A long way from the cold and miserable British winter, yet considerably closer and more economical than its Southern Hemisphere alternatives, Morocco is the perfect destination for the hibernating surfer.

It is not hard to convince a surfer to go to Morocco. The facts speak for themselves: Reeling right-hand point breaks, a subtropical climate, cheap living and vibrant culture all make for an unforgettable trip. Ask anyone who has been surfing in Morocco and you’ll soon be hearing about all-time session after all-time session.

Where to go

The heart of the Moroccan surf scene is a small fishing village, the legendary Taghazout. Roughly 40 minutes taxi ride from Agadir train station, it is easily accessible from most European capitals. The village’s main attraction is its location which is within walking distance of a number of top waves and a good starting point for longer trips. The various waves in and around Taghazout cater for surfers of all abilities with sandy bottomed beachies perfect for beginners and challenging rocky bottomed points and reef breaks for the intermediate and advanced surfers.


Anchors (or Ankas) is the most famous break of all, named after the ruined anchor factory on the headland. With the ability to hold huge swells, its green glassy walls peel for over a mile to justify its reputation. Because Anchors is so close to Taghazout, the water can get busy so get there at dawn if you don’t want to wait for waves.

Just north of Anchors are the Mysteries and La Source reefs, both best at high tide. Bear in mind that Mysteries is more likely to be crowded because of its proximity to Anchors whereas La Source is rarely that busy.

Anchor Point (© Rory Cumming)

Tearing down the next headland to the north is a wave called Killers, named after the Orcas sometimes sighted off the point. Here you have the choice of a 20 minute paddle out or a tricky rock jump. The wave is worth it. This is the swell magnet of the area, always bigger than Anchors, and normally less crowded: the extra distance from town and the long paddle tend to keep people away.

Further up the coast again you can’t miss Boilers, which is visible from the road: its defining characteristic is a huge ship’s boiler in the shallows near the point. Best at low-tide, this is a wave for experienced surfers with heavy, fast walls. The pitted rocky bottom makes entry and exit pretty tricky when it is big, and the paddling is unpredictable and stressful at times due to the amount of water moving around.

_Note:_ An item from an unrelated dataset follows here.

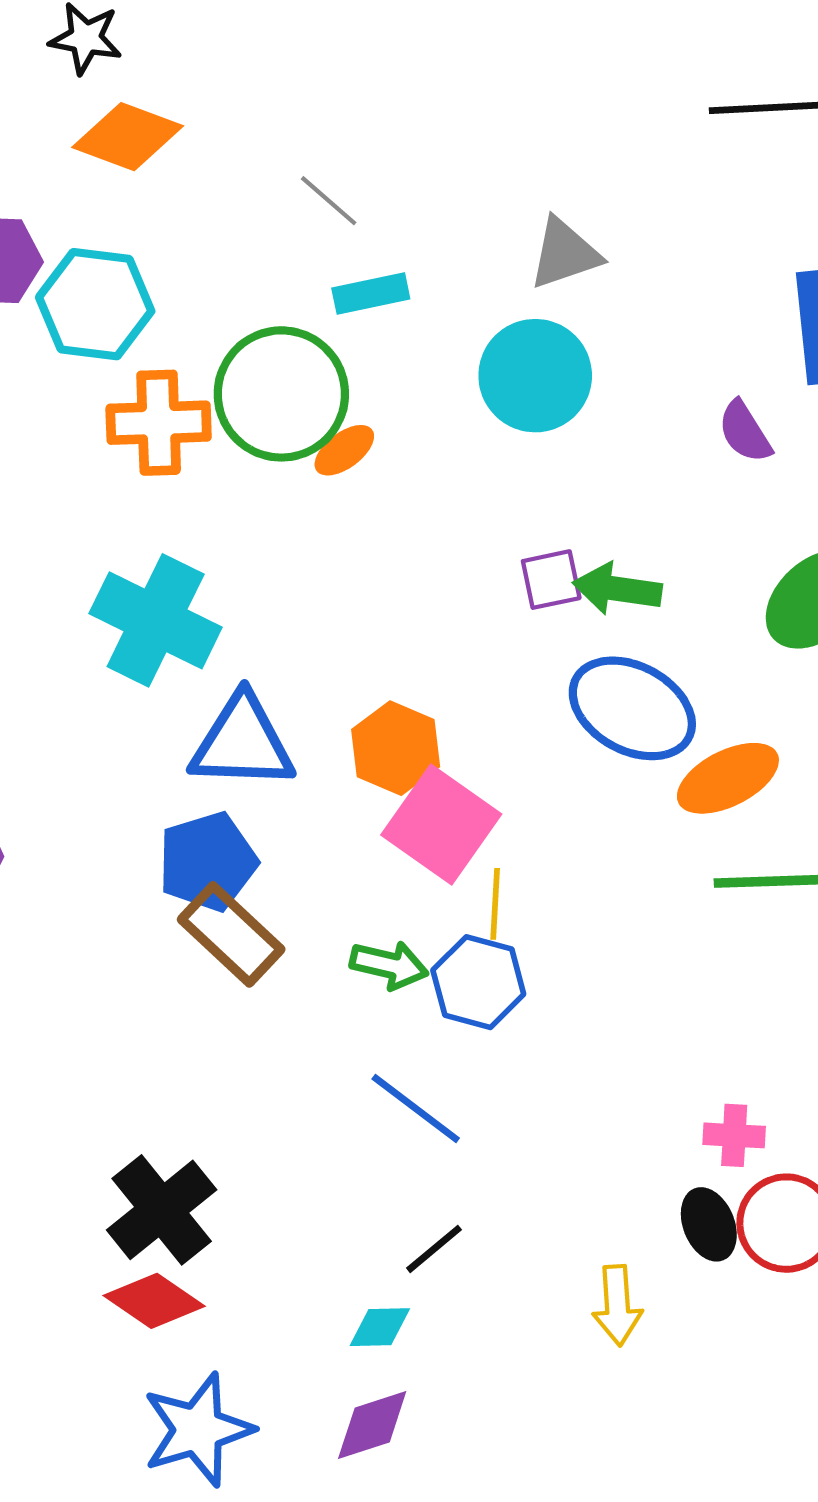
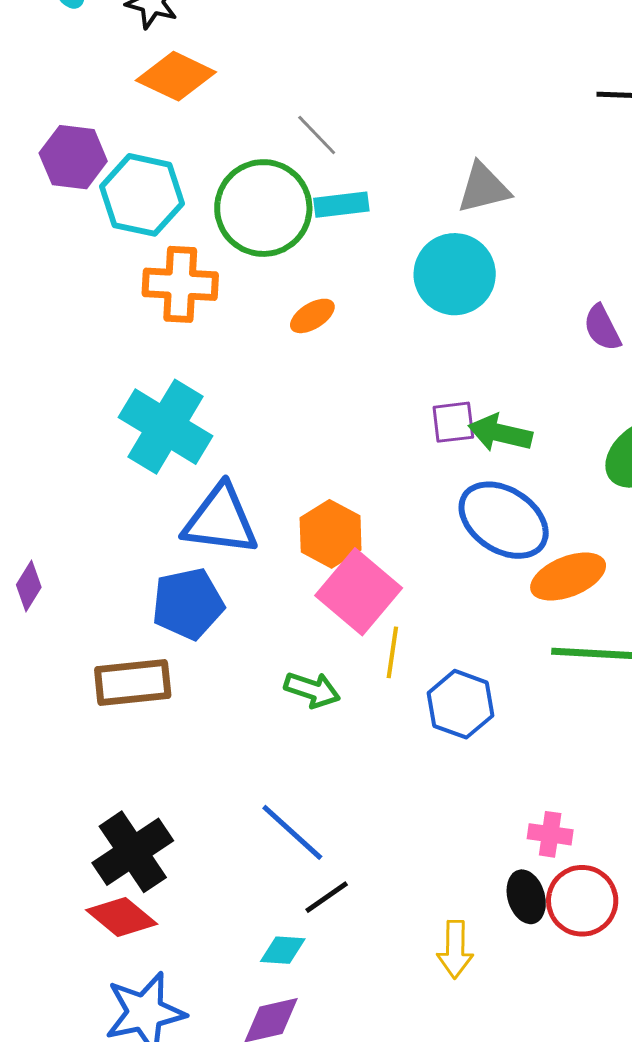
green circle: (281, 394) -> (263, 208), moved
brown rectangle: (231, 934) -> (133, 683), moved, turned -54
blue hexagon: (478, 982) -> (460, 704), moved
blue line: (416, 1109) -> (292, 832), moved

In Taghazout itself are Hash Point on the north side and Panoramas in the south: two more right handers, each with a good option if you can’t face the walk to Anchors.

Taghazout Beachfront (© Rory Cumming)

Just next to Panoramas, again right on the south side of the village is a long beach break which is perfect for beginners. Boards can be rented from surf shops in Taghazout and the 50m walk makes this a quick and easy surf.

On the headland halfway between Taghazout and Aourir is Tamraght, a tiny fishing village with three exceptional waves. The first is called Devil’s Rock, a good beginner’s wave with a sandy bottom. Look out for the fishermen on the rock and take the chance to buy some fresh fish. On the southern tip of the headland breaks Banana Point, a heavy racing right which can take you all the way into the beach on a good day. The third wave, on the southern side of the headland, is Banana Beach that’s a good one for beginners.

Useful information

  • November to March is the time to go as the big winter swells will ensure the points are firing.
  • Wavehunters have a villa overlooking the surf in Taghazout and offer package deals including lunch, qualified guidance and airport transfers. Surf Maroc are also expert in this area and have a villa in Taghazout as well as several other locations.
  • Try to respect Muslim culture wherever possible. Women should avoid showing too much skin while in town. You will find that a smile the local greeeting, salam, go a long way.
  • Check out for details on how to get the ferry and train to Agadir. From here Taghazout is only a  5-mile taxi ride away.